▶ _PROBLEM REQUIREMENTS_: Once you find a line containing the word "sobre" in the entries below, copy it.

▶ _DATA FOR PROCESSING_:
-*-*-
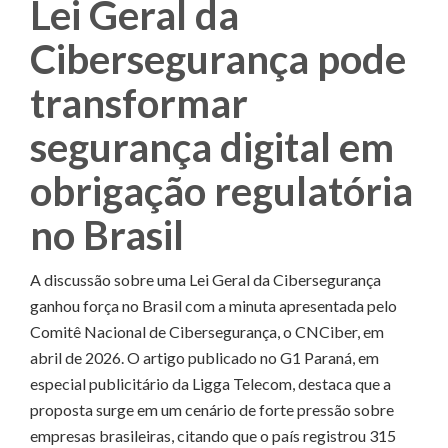
Lei Geral da
Cibersegurança pode
transformar
segurança digital em
obrigação regulatória
no Brasil
A discussão sobre uma Lei Geral da Cibersegurança
ganhou força no Brasil com a minuta apresentada pelo
Comitê Nacional de Cibersegurança, o CNCiber, em
abril de 2026. O artigo publicado no G1 Paraná, em
especial publicitário da Ligga Telecom, destaca que a
proposta surge em um cenário de forte pressão sobre
empresas brasileiras, citando que o país registrou 315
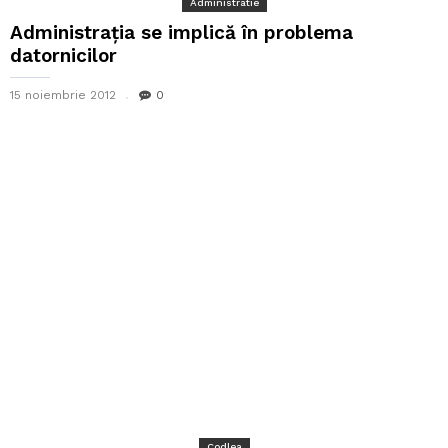
Administratie
Administrația se implică în problema
datornicilor
15 noiembrie 2012
0
Codlea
-*-*-
▶ _FINISHED TASK_:
A discussão sobre uma Lei Geral da Cibersegurança
proposta surge em um cenário de forte pressão sobre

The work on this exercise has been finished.